- Work to complete -
What is needed here is every line of the records that includes "diễn".

- Data for the task -
--------
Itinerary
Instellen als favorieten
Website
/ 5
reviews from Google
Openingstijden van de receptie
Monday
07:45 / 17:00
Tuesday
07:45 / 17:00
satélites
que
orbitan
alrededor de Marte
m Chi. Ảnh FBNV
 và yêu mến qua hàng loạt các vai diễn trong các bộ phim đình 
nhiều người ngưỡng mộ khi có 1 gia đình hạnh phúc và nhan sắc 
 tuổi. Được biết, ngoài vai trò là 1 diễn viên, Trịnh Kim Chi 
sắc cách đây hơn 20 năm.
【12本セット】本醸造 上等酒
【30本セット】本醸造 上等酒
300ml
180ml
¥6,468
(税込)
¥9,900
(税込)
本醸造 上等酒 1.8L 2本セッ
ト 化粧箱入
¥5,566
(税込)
--------
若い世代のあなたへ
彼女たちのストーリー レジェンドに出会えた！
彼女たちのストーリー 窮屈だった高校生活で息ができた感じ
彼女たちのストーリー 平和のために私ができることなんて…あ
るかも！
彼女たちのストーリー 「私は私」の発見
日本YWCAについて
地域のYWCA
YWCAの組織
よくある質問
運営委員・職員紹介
--------
- Result -
 và yêu mến qua hàng loạt các vai diễn trong các bộ phim đình 
 tuổi. Được biết, ngoài vai trò là 1 diễn viên, Trịnh Kim Chi 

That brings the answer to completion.